The first was Brenda. Tim had come across her profile late one night and though txt conveyed his shock. This peaked my own curiosity and forced my hand in finally signing up for a profile of my own. Not only out and proud, she is, last I checked, engaged. For as progressive as I claim to be, I had always had an issue with putting my sexuality into profiles. I don't know if it was fear or for the sake of self insulation. But after seeing hers and after getting in touch after so long, if only by email - I finally checked that box to post that fact for the public record that the net has become.

One simple step on my part, lead to one of the oddest chats I have ever had on AIM in my life. I had not talked (chat) with Vicky for sometime. I still considered her a friend although we hadn't seen each other face to face in year. The net provided a bridge for the occasional conversation and connection. But while touching base a few month prior she has summarily dismissed my excitement over finally being able to drive. Basically saying that it really didn't matter, she lived downtown and didn't need a car - she didn't really care. That began the radio silence, since nine times out of ten I was the one that IM'd her. Frankly, I was pissed, while yes, to most people driving seems trivial, this was a major milestone for me.

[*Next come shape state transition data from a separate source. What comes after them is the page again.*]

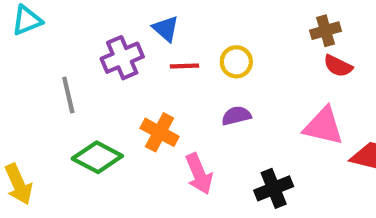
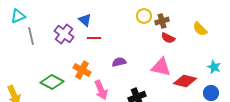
purple cross: (122, 58) -> (64, 34), turned -30
yellow circle: (236, 62) -> (144, 16), moved
gray line: (68, 95) -> (31, 36), moved

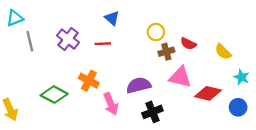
yellow circle: (144, 16) -> (156, 32), moved
blue triangle: (85, 20) -> (112, 18), moved
brown cross: (162, 21) -> (166, 52), moved
yellow semicircle: (200, 29) -> (223, 52), moved
purple semicircle: (119, 62) -> (139, 85), moved, size x1.5

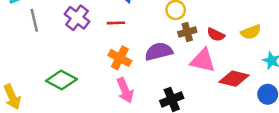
red semicircle: (188, 44) -> (216, 35), moved
yellow semicircle: (223, 52) -> (251, 32), turned -66
orange cross: (89, 81) -> (120, 58), moved
purple semicircle: (139, 85) -> (159, 51), moved

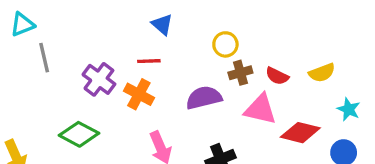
purple cross: (77, 18) -> (99, 79), moved
orange cross: (120, 58) -> (139, 94), moved

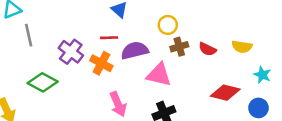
yellow semicircle: (322, 73) -> (242, 47), turned 30
purple semicircle: (204, 98) -> (135, 50), moved
pink triangle: (260, 109) -> (159, 75), moved
green diamond: (79, 134) -> (43, 82), moved

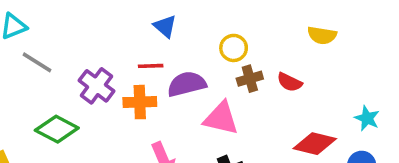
gray line: (29, 35) -> (37, 62), turned -45
yellow semicircle: (242, 47) -> (322, 35), moved
orange cross: (101, 63) -> (140, 102), turned -30

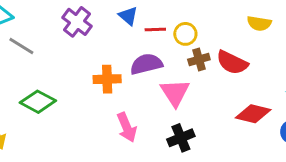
red line: (151, 66) -> (155, 29), moved
red semicircle: (290, 82) -> (232, 63), size x1.5
purple cross: (97, 86) -> (77, 22), moved
pink triangle: (221, 118) -> (175, 93), turned 44

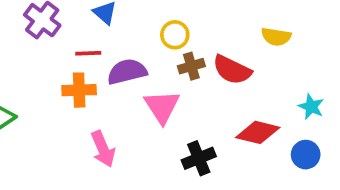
yellow semicircle: (259, 23) -> (276, 37), moved
red line: (155, 29) -> (88, 53), moved
black cross: (181, 138) -> (199, 158), moved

Then, one day, out of nowhere a box with her screen name popped up...

We have something in common

It is not much of a surprise to say I was taken back by this simple statement on her part. Beyond the fact that it has been so long, it was random and vague. But it was my simple act of clicking that check box to "gay" that brought it about. And while I will admit I was most shocked by Vicky than Brenda, on a selfish note, I'm glad to know I wasn't the only one playing an private emotional shell game back when we all had classes together. But one has to wonder if those schools days would have been easier if we could had been honest with ourselves and each other.

In another school days related note, I lost a great friend and teacher this year. Thought the years there have always been people in my life that have greatly influenced me, and as such I hold these people in very high regard. In terms of schooling there have been few, but the short list is Mrs. LoPresti, Mrs. Schmidt, and Ms. Fortino. But sadly the first of the three, Mrs. Lo passed this year. With her gone that part of my life seems to sink farther away, but I will never forget her and the mark she left on my life, and to cherish the connections I still have.

For lack of a better place, I'm ending part one, (aka the first half) here. Overly long winded posts never turn out well. And a day or two to think over the net section can't hurt, since it all goes down hill from here.

It always looks the worst from the edge of the cliff.